• **Task prompt**
Transcribe the following records in full, exactly as shown.

• **Available data**
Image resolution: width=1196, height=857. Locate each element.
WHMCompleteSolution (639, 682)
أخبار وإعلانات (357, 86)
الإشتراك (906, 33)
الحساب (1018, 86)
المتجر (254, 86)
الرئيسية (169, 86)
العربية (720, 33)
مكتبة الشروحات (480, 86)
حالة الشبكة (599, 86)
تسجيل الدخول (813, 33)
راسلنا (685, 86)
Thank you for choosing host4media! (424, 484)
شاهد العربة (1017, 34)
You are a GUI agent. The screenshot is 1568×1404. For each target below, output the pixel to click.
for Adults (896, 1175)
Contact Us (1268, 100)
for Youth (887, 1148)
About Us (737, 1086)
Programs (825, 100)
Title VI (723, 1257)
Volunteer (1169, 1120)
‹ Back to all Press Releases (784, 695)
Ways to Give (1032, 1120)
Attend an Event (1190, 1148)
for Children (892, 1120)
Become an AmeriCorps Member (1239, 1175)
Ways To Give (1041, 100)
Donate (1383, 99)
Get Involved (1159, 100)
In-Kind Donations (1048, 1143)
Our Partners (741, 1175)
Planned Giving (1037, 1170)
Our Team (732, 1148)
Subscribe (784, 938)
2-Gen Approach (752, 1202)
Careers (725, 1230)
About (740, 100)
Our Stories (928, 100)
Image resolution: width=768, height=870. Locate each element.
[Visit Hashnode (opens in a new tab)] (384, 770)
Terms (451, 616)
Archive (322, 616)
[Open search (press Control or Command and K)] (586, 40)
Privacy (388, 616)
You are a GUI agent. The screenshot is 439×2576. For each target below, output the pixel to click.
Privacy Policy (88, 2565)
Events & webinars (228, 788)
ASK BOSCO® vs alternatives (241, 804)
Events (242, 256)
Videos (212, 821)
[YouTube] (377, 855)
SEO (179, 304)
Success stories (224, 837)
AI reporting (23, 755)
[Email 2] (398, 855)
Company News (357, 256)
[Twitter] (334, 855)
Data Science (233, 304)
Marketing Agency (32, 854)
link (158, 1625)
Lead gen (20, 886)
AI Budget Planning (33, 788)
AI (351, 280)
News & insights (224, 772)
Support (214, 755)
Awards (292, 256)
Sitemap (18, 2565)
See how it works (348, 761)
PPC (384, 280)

• **Exercise solution**
Image resolution: width=1196, height=857. Locate each element.
WHMCompleteSolution (639, 682)
أخبار وإعلانات (357, 86)
الإشتراك (906, 33)
الحساب (1018, 86)
المتجر (254, 86)
الرئيسية (169, 86)
العربية (720, 33)
مكتبة الشروحات (480, 86)
حالة الشبكة (599, 86)
تسجيل الدخول (813, 33)
راسلنا (685, 86)
Thank you for choosing host4media! (424, 484)
شاهد العربة (1017, 34)
You are a GUI agent. The screenshot is 1568×1404. For each target below, output the pixel to click.
for Adults (896, 1175)
Contact Us (1268, 100)
for Youth (887, 1148)
About Us (737, 1086)
Programs (825, 100)
Title VI (723, 1257)
Volunteer (1169, 1120)
‹ Back to all Press Releases (784, 695)
Ways to Give (1032, 1120)
Attend an Event (1190, 1148)
for Children (892, 1120)
Become an AmeriCorps Member (1239, 1175)
Ways To Give (1041, 100)
Donate (1383, 99)
Get Involved (1159, 100)
In-Kind Donations (1048, 1143)
Our Partners (741, 1175)
Planned Giving (1037, 1170)
Our Team (732, 1148)
Subscribe (784, 938)
2-Gen Approach (752, 1202)
Careers (725, 1230)
About (740, 100)
Our Stories (928, 100)
Image resolution: width=768, height=870. Locate each element.
[Visit Hashnode (opens in a new tab)] (384, 770)
Terms (451, 616)
Archive (322, 616)
[Open search (press Control or Command and K)] (586, 40)
Privacy (388, 616)
You are a GUI agent. The screenshot is 439×2576. For each target below, output the pixel to click.
Privacy Policy (88, 2565)
Events & webinars (228, 788)
ASK BOSCO® vs alternatives (241, 804)
Events (242, 256)
Videos (212, 821)
[YouTube] (377, 855)
SEO (179, 304)
Success stories (224, 837)
AI reporting (23, 755)
[Email 2] (398, 855)
Company News (357, 256)
[Twitter] (334, 855)
Data Science (233, 304)
Marketing Agency (32, 854)
link (158, 1625)
Lead gen (20, 886)
AI Budget Planning (33, 788)
AI (351, 280)
News & insights (224, 772)
Support (214, 755)
Awards (292, 256)
Sitemap (18, 2565)
See how it works (348, 761)
PPC (384, 280)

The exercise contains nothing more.